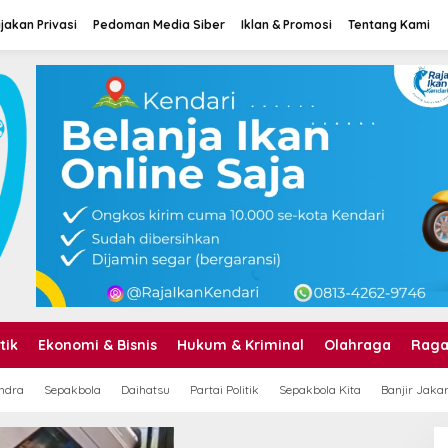
jakan Privasi
Pedoman Media Siber
Iklan & Promosi
Tentang Kami
tik
Ekonomi & Bisnis
Hukum & Kriminal
Olahraga
Rag
 dari Perantauan
BREAKING NEWS: Kapal
T
ndra
Sepakbola
Daihatsu
Partai Politik
Sepakbola Kita
Banjir Jaka
Keadaan Sakit,
Speed Boat Rute Raha –
L
g Pria di Kolaka
Maligano Tenggelam
S
ntarkan Istri
Dihantam Angin dan
D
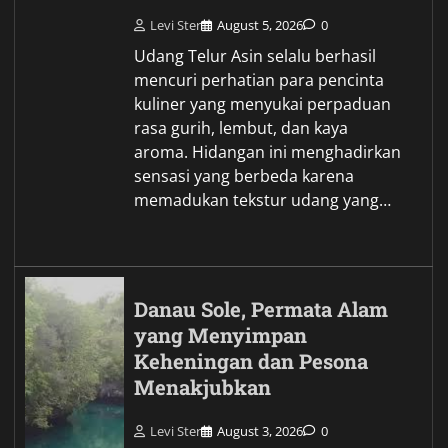
Levi Ster
August 5, 2026
0
Udang Telur Asin selalu berhasil
mencuri perhatian para pencinta
kuliner yang menyukai perpaduan
rasa gurih, lembut, dan kaya
aroma. Hidangan ini menghadirkan
sensasi yang berbeda karena
memadukan tekstur udang yang…
Danau Sole, Permata Alam
yang Menyimpan
Keheningan dan Pesona
Menakjubkan
Levi Ster
August 3, 2026
0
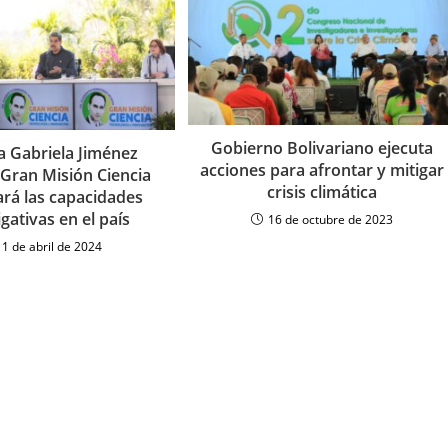
Gobierno Bolivariano ejecuta
a Gabriela Jiménez
acciones para afrontar y mitigar
 Gran Misión Ciencia
crisis climática
ará las capacidades
igativas en el país
16 de octubre de 2023
11 de abril de 2024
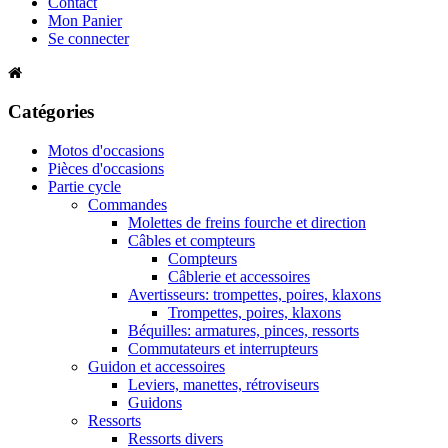
Contact
Mon Panier
Se connecter
Catégories
Motos d'occasions
Pièces d'occasions
Partie cycle
Commandes
Molettes de freins fourche et direction
Câbles et compteurs
Compteurs
Câblerie et accessoires
Avertisseurs: trompettes, poires, klaxons
Trompettes, poires, klaxons
Béquilles: armatures, pinces, ressorts
Commutateurs et interrupteurs
Guidon et accessoires
Leviers, manettes, rétroviseurs
Guidons
Ressorts
Ressorts divers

* _What you have to do_:
Could you set down every entry above exactly as it stands, with no images?

* _Answer box_:
jakan Privasi
Pedoman Media Siber
Iklan & Promosi
Tentang Kami
tik
Ekonomi & Bisnis
Hukum & Kriminal
Olahraga
Rag
 dari Perantauan
BREAKING NEWS: Kapal
T
ndra
Sepakbola
Daihatsu
Partai Politik
Sepakbola Kita
Banjir Jaka
Keadaan Sakit,
Speed Boat Rute Raha –
L
g Pria di Kolaka
Maligano Tenggelam
S
ntarkan Istri
Dihantam Angin dan
D
Levi Ster
August 5, 2026
0
Udang Telur Asin selalu berhasil
mencuri perhatian para pencinta
kuliner yang menyukai perpaduan
rasa gurih, lembut, dan kaya
aroma. Hidangan ini menghadirkan
sensasi yang berbeda karena
memadukan tekstur udang yang…
Danau Sole, Permata Alam
yang Menyimpan
Keheningan dan Pesona
Menakjubkan
Levi Ster
August 3, 2026
0
Gobierno Bolivariano ejecuta
a Gabriela Jiménez
acciones para afrontar y mitigar
 Gran Misión Ciencia
crisis climática
ará las capacidades
igativas en el país
16 de octubre de 2023
11 de abril de 2024
Contact
Mon Panier
Se connecter
Catégories
Motos d'occasions
Pièces d'occasions
Partie cycle
Commandes
Molettes de freins fourche et direction
Câbles et compteurs
Compteurs
Câblerie et accessoires
Avertisseurs: trompettes, poires, klaxons
Trompettes, poires, klaxons
Béquilles: armatures, pinces, ressorts
Commutateurs et interrupteurs
Guidon et accessoires
Leviers, manettes, rétroviseurs
Guidons
Ressorts
Ressorts divers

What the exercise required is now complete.